For me, it is the need to explain… to justify… to contextualize… to rationalize.
It is an impulse with very deep roots that I find somewhat challenging to reprogram.
Over the span of my 33 year career, many of our day-to-day transactions needed to be supported by a business case and more often than not, a justification. Frankly, I didn’t mind too much, as justifications seemed, for lack of a better word, “justified” in the business world.
That being the case, in learning to write for the public sector, the development of well crafted, logical justifications was a recurring task. It was the way to bring an issue to senior management and to seek approval to proceed with a proposed solution. And, might I say, what a great learning opportunity for an aspiring writer!
When I received confirmation that a business case or a justification I wrote (or co-wrote) was approved, it always took me back to childhood. It felt just like it did when I received a gold star on my report card.
To see an idea come to fruition was always so gratifying.
Even outside of the office, if I encountered a problem, I called upon these skills for writing letters or emails to try to reach an amicable resolution. It wouldn’t need to be as thoroughly documented as it would at the office, but an analysis of a situation, a proposed course of action and a justification were often necessary, especially if I needed to call upon expert assistance.
I never really minded writing such documents, as the process truly helped shape my writing skills overall. Maybe it’s just me, but I could easily see the creative process in even the most business-like of documents.
If we turn the clock back a few years, in university, essays often required a logical, thoughtful flow to take the reader from introduction to conclusion, with clear, value-added arguments made in the middle.
Let’s not forget group projects sometimes involved delicately disagreeing with colleagues and respectfully offering facts and figures to explain why I might oppose a view.
Doesn’t it go back even further to primary school math class when teachers told us to “show our work” on how we arrived at our answers to math problems.
Wow! That was almost 50 years ago… no wonder justifications can be a hard habit to break.
But in retirement, I am discovering that common sayings like “please pass the butter” or “please pass the salt” can be taken at face value without hours of thought to explain why. Let’s face it, dinner would be cold by the time I’d finish my rationale.
Similarly, if I decided to take a day for myself to read or binge watch something, it doesn’t really need to be supported by a detailed impact assessment.
If I think we need to buy a gardening tool, it rarely requires more than a passing mention at the dinner table (while passing the butter or the salt).
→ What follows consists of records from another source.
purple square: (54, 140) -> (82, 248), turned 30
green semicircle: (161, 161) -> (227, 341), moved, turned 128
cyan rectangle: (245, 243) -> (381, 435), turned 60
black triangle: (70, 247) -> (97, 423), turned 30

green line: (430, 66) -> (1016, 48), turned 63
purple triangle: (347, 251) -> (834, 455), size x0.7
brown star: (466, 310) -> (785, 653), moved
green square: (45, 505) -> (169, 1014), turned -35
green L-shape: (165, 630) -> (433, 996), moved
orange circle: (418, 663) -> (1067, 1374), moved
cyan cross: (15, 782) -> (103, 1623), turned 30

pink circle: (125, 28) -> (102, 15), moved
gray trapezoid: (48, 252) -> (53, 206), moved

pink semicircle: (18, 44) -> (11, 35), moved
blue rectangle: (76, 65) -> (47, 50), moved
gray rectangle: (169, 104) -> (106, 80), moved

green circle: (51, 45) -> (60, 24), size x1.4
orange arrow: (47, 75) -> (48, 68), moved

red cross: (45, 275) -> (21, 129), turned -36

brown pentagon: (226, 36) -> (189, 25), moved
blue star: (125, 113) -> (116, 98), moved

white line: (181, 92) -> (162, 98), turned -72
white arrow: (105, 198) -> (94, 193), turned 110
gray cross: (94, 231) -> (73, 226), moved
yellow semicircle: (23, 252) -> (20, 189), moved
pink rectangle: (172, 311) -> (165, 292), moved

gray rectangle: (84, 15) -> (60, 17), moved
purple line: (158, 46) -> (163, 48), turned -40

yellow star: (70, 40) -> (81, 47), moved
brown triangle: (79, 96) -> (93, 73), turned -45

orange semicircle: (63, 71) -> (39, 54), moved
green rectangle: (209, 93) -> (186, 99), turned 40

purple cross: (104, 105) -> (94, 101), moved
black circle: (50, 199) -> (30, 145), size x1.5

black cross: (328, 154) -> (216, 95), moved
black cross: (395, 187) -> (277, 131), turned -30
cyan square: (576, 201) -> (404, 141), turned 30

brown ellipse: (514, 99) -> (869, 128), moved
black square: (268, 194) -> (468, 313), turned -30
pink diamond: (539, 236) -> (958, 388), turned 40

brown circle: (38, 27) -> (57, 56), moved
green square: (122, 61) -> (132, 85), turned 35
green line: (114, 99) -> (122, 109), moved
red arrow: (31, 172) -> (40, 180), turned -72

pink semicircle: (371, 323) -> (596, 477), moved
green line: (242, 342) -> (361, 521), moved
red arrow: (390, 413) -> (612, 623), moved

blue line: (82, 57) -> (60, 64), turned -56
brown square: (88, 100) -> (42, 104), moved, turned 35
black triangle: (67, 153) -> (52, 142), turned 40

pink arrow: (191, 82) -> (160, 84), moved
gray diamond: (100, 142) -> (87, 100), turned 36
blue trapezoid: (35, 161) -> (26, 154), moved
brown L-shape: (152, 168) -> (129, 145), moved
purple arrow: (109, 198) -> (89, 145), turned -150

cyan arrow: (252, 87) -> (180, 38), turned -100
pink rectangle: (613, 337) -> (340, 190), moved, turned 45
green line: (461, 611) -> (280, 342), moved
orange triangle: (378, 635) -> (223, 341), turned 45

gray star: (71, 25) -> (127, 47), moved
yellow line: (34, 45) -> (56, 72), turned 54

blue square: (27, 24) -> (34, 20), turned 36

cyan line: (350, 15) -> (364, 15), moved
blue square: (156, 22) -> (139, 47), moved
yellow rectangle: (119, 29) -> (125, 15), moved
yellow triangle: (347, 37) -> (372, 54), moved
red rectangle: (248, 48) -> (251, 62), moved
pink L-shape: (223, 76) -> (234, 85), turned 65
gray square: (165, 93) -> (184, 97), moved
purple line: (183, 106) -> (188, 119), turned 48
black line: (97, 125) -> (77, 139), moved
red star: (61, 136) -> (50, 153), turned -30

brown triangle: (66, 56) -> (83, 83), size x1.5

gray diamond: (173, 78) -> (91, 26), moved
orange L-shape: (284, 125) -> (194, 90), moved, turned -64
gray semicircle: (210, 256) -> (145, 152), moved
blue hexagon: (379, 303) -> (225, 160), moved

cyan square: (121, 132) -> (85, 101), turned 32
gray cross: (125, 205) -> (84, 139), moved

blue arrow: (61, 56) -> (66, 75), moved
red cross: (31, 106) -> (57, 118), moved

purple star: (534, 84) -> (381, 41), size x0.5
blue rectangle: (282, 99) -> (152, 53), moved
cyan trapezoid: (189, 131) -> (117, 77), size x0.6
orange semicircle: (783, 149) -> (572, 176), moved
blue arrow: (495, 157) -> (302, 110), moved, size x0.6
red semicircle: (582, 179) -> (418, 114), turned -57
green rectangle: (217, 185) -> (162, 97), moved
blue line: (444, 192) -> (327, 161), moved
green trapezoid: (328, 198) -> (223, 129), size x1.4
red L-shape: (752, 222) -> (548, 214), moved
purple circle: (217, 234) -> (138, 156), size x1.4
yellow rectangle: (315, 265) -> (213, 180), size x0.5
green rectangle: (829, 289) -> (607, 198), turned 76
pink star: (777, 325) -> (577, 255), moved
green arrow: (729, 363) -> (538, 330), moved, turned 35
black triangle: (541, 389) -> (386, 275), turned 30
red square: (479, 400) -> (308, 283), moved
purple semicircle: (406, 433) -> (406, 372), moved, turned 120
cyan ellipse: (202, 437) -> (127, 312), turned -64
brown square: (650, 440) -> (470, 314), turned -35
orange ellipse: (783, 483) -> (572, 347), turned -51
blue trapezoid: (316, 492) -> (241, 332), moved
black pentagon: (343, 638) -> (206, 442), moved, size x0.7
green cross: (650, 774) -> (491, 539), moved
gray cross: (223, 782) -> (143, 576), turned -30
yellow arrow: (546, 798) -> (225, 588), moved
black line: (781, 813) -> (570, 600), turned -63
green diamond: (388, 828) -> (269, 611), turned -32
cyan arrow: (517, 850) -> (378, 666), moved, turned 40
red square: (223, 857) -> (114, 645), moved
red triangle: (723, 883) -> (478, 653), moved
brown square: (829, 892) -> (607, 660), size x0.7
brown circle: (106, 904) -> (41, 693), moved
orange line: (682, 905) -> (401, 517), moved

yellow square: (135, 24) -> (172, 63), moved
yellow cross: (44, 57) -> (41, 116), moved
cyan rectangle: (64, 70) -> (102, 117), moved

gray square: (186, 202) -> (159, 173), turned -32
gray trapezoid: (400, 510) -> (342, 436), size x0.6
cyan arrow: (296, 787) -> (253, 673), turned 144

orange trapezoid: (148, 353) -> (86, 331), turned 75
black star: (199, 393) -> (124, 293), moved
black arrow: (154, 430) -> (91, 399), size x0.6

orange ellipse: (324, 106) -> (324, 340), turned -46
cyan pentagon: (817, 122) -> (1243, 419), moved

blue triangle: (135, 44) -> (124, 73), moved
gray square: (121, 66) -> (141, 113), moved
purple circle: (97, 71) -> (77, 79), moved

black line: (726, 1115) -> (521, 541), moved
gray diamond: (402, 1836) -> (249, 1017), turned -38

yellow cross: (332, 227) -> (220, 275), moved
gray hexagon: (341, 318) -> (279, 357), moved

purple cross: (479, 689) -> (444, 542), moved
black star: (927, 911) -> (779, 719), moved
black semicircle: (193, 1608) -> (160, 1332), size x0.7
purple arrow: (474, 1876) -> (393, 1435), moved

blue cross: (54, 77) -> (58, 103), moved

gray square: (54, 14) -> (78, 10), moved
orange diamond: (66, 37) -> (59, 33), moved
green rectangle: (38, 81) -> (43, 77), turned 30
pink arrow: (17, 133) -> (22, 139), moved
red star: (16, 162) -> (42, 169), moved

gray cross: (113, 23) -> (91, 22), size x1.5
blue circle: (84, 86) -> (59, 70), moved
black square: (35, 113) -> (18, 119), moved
Gone are the days of multi-page business cases. What a relief!
But after so many years, I admit that there is still a bit of a lingering compulsion to explain. Just recently, I was offered an 8:00 a.m. appointment which I declined and asked if they had something available mid-morning.
While 8:00 would not be technically impossible, it is less disruptive (for me, my partner and even the cat) to take an appointment later in the morning. But for some reason, the compulsion to explain was alive and well.
What stopped me was the realization that in today’s world, people are busy. Plus, such a minor transaction doesn’t require 46 reasons why a mid-morning appointment makes life go more smoothly.
The challenge now is to fine tune the on and off switch for this skill that has served me so well in life.
Just the same, I realize that I can’t completely cast aside my justification skills. Some of that will still be needed for pursuing a writing career, and in occasional dealings with human nature.
Nonetheless, I welcome the fact that not everything I say or do needs to be backed up with a full justification, as it often did at the office. I now feel that I can finally relax and compartmentalize this skill for when life truly requires it.